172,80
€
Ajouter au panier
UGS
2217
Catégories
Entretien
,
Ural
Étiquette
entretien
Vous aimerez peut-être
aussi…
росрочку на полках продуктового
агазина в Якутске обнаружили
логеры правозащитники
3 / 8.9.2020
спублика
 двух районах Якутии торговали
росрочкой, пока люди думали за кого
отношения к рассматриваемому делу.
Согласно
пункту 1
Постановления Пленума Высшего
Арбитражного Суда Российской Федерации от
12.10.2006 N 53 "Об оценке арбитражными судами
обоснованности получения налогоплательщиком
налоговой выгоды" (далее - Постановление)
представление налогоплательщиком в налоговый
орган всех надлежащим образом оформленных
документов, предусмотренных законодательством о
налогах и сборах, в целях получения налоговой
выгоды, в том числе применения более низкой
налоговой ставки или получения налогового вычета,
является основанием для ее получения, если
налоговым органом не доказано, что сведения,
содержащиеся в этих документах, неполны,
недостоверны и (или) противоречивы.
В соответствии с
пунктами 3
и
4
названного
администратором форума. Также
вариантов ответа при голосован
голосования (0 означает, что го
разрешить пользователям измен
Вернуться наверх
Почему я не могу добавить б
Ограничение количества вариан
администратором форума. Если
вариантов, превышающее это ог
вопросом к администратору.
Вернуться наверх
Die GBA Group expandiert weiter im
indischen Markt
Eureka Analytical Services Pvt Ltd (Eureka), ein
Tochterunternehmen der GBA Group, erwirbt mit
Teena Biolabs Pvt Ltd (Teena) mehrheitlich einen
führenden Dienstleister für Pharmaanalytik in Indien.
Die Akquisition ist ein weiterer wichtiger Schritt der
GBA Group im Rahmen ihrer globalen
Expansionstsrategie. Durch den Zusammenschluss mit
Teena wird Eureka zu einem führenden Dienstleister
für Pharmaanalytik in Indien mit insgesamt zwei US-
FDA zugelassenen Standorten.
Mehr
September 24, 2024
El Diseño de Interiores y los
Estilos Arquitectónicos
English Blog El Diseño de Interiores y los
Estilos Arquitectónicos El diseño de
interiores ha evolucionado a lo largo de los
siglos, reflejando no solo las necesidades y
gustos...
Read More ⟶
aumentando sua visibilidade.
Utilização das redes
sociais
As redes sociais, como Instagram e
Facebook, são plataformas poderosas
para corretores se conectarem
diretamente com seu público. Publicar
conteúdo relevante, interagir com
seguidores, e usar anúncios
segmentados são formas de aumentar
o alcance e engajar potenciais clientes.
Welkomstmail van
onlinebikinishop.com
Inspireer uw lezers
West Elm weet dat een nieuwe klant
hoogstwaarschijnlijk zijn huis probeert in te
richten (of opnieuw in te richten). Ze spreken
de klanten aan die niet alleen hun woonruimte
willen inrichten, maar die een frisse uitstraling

□ □ □ □

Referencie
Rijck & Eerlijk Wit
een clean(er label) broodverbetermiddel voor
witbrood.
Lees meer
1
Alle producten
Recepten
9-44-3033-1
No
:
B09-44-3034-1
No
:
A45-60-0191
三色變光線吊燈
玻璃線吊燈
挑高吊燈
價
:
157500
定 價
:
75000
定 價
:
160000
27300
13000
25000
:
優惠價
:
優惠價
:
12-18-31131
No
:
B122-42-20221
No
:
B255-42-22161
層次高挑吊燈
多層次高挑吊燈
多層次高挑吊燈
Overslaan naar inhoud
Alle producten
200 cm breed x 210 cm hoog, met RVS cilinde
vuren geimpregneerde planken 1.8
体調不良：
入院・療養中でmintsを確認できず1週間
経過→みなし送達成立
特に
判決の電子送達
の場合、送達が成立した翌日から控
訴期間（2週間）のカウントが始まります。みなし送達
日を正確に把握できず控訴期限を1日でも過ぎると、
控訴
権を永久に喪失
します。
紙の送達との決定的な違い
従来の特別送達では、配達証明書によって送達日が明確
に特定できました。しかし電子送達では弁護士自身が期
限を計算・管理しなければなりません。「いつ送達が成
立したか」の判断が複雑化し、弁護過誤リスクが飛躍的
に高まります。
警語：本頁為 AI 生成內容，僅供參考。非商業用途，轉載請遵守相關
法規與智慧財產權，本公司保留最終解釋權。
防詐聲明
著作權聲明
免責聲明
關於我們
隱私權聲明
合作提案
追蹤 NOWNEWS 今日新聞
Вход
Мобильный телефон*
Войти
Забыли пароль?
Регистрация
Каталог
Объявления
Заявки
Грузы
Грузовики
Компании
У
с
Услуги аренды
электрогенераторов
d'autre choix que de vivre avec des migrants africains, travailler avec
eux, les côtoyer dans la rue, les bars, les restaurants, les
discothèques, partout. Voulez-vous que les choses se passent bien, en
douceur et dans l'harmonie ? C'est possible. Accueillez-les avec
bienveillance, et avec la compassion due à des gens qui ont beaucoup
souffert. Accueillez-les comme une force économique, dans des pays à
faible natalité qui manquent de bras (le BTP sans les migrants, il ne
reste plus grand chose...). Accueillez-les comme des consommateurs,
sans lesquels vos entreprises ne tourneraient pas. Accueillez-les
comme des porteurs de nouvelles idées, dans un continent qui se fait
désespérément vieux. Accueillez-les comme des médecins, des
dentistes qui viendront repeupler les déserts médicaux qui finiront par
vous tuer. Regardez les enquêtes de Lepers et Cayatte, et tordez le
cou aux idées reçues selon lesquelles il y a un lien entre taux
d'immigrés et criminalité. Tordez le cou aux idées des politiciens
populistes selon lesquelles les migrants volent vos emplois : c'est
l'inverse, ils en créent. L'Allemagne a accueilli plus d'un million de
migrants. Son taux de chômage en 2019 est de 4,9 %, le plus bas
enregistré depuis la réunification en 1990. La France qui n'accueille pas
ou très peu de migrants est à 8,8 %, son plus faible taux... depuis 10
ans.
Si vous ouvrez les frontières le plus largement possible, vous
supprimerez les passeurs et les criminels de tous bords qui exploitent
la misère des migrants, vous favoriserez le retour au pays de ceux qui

□ □ □ □

◆ **Assigned task**
Output each line of the listing above that has "pays".

◆ **Output below**
souffert. Accueillez-les comme une force économique, dans des pays à
la misère des migrants, vous favoriserez le retour au pays de ceux qui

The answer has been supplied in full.